On retrouve ce scénariste vedette avec Final Crisis (61e) et Final Crisis : Superman Beyond (88e), le dernier épisode de la légendaire trilogie Crisis [2]. Si les deux premiers chapitres avaient eu un grand succès auprès des lecteurs, ce dernier, dont l’intrigue est très complexe, en a laissé plus d’un perplexe...
L’année 2009 aura été aussi celle du retour de Steve Rogers, alias Captain America dans Captain America : Reborn de Ed Brubaker et Bryan Hitch (60e). Assassiné lors de la série Civil War, le voilà qui revient dans une histoire d’espace-temps. Même si personne n’attendait sa renaissance (il a été remplacé par son acolyte Bucky Barnes dans le rôle de Captain America), l’histoire a été relativement bien accueillie.
Enfin, parmi les périodiques consacrés aux super-héros, mentionnons Wednesday Comics (12e) qui a ravi les fans pendant plusieurs semaines avec ses magnifiques comic strips d’une page consacrés aux principaux héros de DC Comics.
Thriller (air connu)
Après les super-héros, le polar est le genre le plus présent dans les comics stores. Dans la sélection de CBR, 3 parmi les 5 meilleurs albums de 2009 en font partie.
Parker : The Hunter (3e au classement) du talentueux et maintes fois récompensé Darwyn Cooke (La nouvelle frontière, Batman ego, …) a été le plus plébiscité par la critique. Adaptation fidèle du roman noir de Donald Westlake, l’album raconte la vengeance de Parker, un gangster que des complices ont tenté d’assassiner. La critique a salué le style du dessinateur et l’efficacité avec laquelle le récit est mené.
Vient ensuite Chew (4e) avec John Layman au scénario et Rob Guillory au dessin, où un agent fédéral sujet à des impressions psychiques lorsqu’il ingère de la nourriture doit manger toute sorte d’horribles choses pour résoudre des crimes. Mêlant humour et noirceur, cette série a obtenu un succès inattendu auprès du public.
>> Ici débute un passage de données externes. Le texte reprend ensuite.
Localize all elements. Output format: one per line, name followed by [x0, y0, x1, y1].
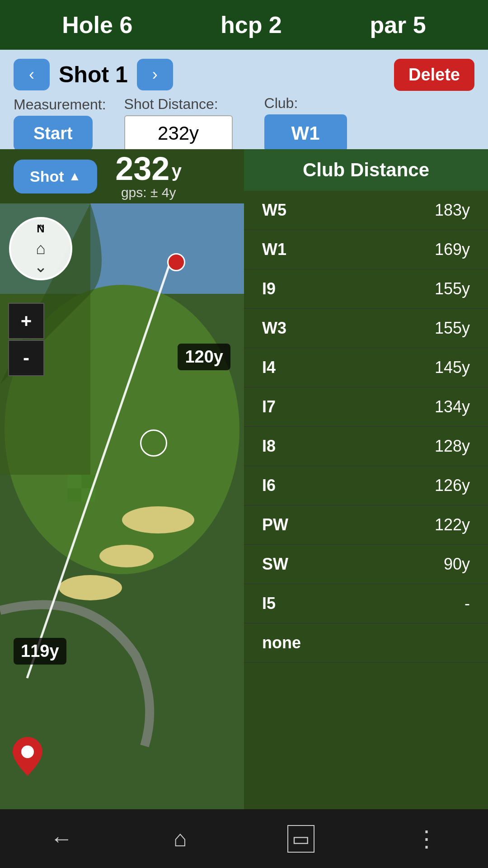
nav-bar: ← ⌂ ▭ ⋮ [0, 809, 488, 868]
club-list-item[interactable]: W5 183y [244, 191, 488, 230]
shot-distance-label: Shot Distance: [124, 96, 246, 113]
svg-point-3 [122, 506, 194, 533]
delete-button[interactable]: Delete [394, 59, 474, 91]
prev-shot-button[interactable]: ‹ [14, 59, 50, 90]
toolbar-strip: Shot ▲ 232 y gps: ± 4y [0, 149, 244, 203]
par-label: par 5 [370, 11, 426, 38]
gps-label: gps: ± 4y [121, 185, 176, 200]
svg-point-11 [21, 745, 34, 758]
shot-distance-input[interactable] [124, 115, 233, 151]
hole-label: Hole 6 [62, 11, 132, 38]
svg-rect-8 [68, 488, 81, 502]
club-button[interactable]: W1 [264, 114, 347, 152]
club-distance-panel: Club Distance W5 183y W1 169y I9 155y W3… [244, 149, 488, 809]
location-pin [13, 737, 42, 773]
shot-panel: ‹ Shot 1 › Delete Measurement: Start Sho… [0, 50, 488, 166]
club-list-item[interactable]: I9 155y [244, 269, 488, 309]
zoom-in-button[interactable]: + [8, 303, 44, 339]
club-list-item[interactable]: I7 134y [244, 387, 488, 427]
distance-label-120: 120y [178, 344, 230, 370]
header: Hole 6 hcp 2 par 5 [0, 0, 488, 50]
main-distance: 232 y [115, 152, 182, 185]
club-list-item[interactable]: none [244, 623, 488, 663]
club-list-item[interactable]: I6 126y [244, 466, 488, 505]
club-list-item[interactable]: I5 - [244, 584, 488, 623]
hcp-label: hcp 2 [221, 11, 282, 38]
club-list-item[interactable]: W1 169y [244, 230, 488, 269]
shot-mode-button[interactable]: Shot ▲ [14, 160, 97, 193]
more-button[interactable]: ⋮ [415, 826, 438, 852]
club-distance-header: Club Distance [244, 149, 488, 191]
club-label: Club: [264, 95, 347, 112]
next-shot-button[interactable]: › [137, 59, 173, 90]
svg-point-5 [59, 575, 122, 600]
zoom-controls: + - [8, 303, 44, 376]
main-distance-group: 232 y gps: ± 4y [115, 152, 182, 200]
map-area: Shot ▲ 232 y gps: ± 4y [0, 149, 488, 809]
ball-marker [167, 253, 185, 271]
club-list-item[interactable]: PW 122y [244, 505, 488, 545]
shot-title: Shot 1 [59, 61, 128, 88]
svg-rect-6 [68, 475, 81, 488]
back-button[interactable]: ← [50, 826, 73, 852]
compass[interactable]: N ⌃⌂⌄ [9, 217, 72, 280]
club-list-item[interactable]: I4 145y [244, 348, 488, 387]
home-button[interactable]: ⌂ [174, 826, 187, 852]
start-button[interactable]: Start [14, 116, 93, 151]
recents-button[interactable]: ▭ [287, 825, 314, 853]
club-list-item[interactable]: W3 155y [244, 309, 488, 348]
zoom-out-button[interactable]: - [8, 340, 44, 376]
club-list-item[interactable]: SW 90y [244, 545, 488, 584]
map-canvas[interactable]: N ⌃⌂⌄ + - 120y 119y [0, 203, 244, 809]
measurement-label: Measurement: [14, 96, 106, 113]
target-marker [140, 429, 167, 457]
club-list: W5 183y W1 169y I9 155y W3 155y I4 145y … [244, 191, 488, 663]
club-list-item[interactable]: I8 128y [244, 427, 488, 466]
distance-label-119: 119y [14, 638, 66, 665]
svg-point-4 [99, 545, 154, 567]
Moins humoristique mais tout aussi noire, Scalped Vol. 5 : High Lonesome (5e) du scénariste Jason Aaron et du dessinateur R.M. Guera raconte la vie de Dashiell Bad Horse sur la réserve indienne qui l’a vu naître et où il est désormais en couverture comme agent du FBI.
Plus loin dans le classement, on retrouve à nouveau Ed Brubaker et Sean Phillips avec Incognito (40e). Après la série Criminal qui avait donné des sueurs froides à ses lecteurs, voici l’histoire de Zack, ancien lieutenant d’une organisation criminelle, doté de super-pouvoirs qui, après avoir témoigné contre son camp, doit maintenant vivre dans le monde abhorré de ceux qui respectent les lois.
Back to Basic
L’année 2009 a eu aussi son lot de suites de séries bien établies : League of Extraordinary Gentlemen : Century du génial Alan Moore et de Kevin O’Neil où des héros libres de tout droit d’auteur, Mina Harker et Alan Quartermain [3] poursuivent leurs aventures dans le 20e siècle (16e au classement), Ex Machina de Brian K. Vaughan qui arrive bientôt à son dénouement (17e), Fables de Bill Willingham (25e), B.P.R.D. 1947 de Mike Mignola issu de l’univers de Hellboy (30e) et finalement, et non le moindre, The Walking Dead de Robert Kirkman (80e).
Free Press et mangas
Les maisons d’édition indépendantes ont continué à investir en 2009 des espaces d’expression laissés vacants par les grands éditeurs. Qu’il s’agisse de témoignage vécu, Stitches : A Memoir de David Small (23e), d’histoires d’horreurs très dérangeantes, Pim & Francie d’Al Columbia (33e), de reportage de guerre, Footnotes in Gaza de Joe Sacco (qui vient d’être publié chez Futuropolis en France) (39e), ou encore Georges Sprott de Seth (97e).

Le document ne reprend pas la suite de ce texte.